Audience: Pain management specialists, other healthcare professionals

[UPDATED 09/26/2007] FDA issued a Public Health Advisory and a Healthcare Professional Sheet to alert healthcare professionals and consumers regarding concerns over the use of Fentora (fentanyl buccal) tablets after recent reports of deaths and other adverse events. The deaths reported were the result of improper selection of patients, dosing, or improper product substitution.

FDA warned physicians and other healthcare professionals that it is critical to follow product labeling when administering Fentora. FDA further stated that it is dangerous to use Fentora for any short-term pain such as headaches or migraines. It is critical that Fentora not be used in patients who are not opioid tolerant.

Patients also must be under a doctor’s care and close supervision while taking Fentora and the dose should be carefully adjusted to control breakthrough pain adequately.

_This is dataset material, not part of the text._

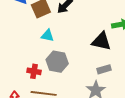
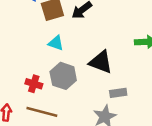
black triangle: (101, 41) -> (101, 62), moved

In addition, FDA is concerned about the improper substitution of Fentora, a quick acting pain drug, for other pain medicines. Fentora is not the same as other fentanyl products and cannot be substituted for Actiq, another fentanyl product used to treat breakthrough cancer pain. Because Fentora delivers more fentanyl to the blood than Actiq, substituting Fentora for Actiq using the same dose can result in a fatal overdose.

[Posted 09/13/2007] Cephalon issued two Dear Healthcare Professional Letters to inform prescribers and other healthcare providers of important safety information regarding Fentora. Fentora is indicated only for the management of breakthrough pain in patients with cancer who are already receiving and who are tolerant to opioid therapy for their underlying persistent cancer pain. Serious adverse events, including deaths, have occurred in patients treated with Fentora. These deaths occurred as a result of improper patient selection (e.g., use in opioid non-tolerant patients), improper dosing, and/or improper product substitution. The healthcare professional letters provide key points regarding appropriate patient selection and proper dosing and administration of Fentora to reduce the risk of respiratory depression.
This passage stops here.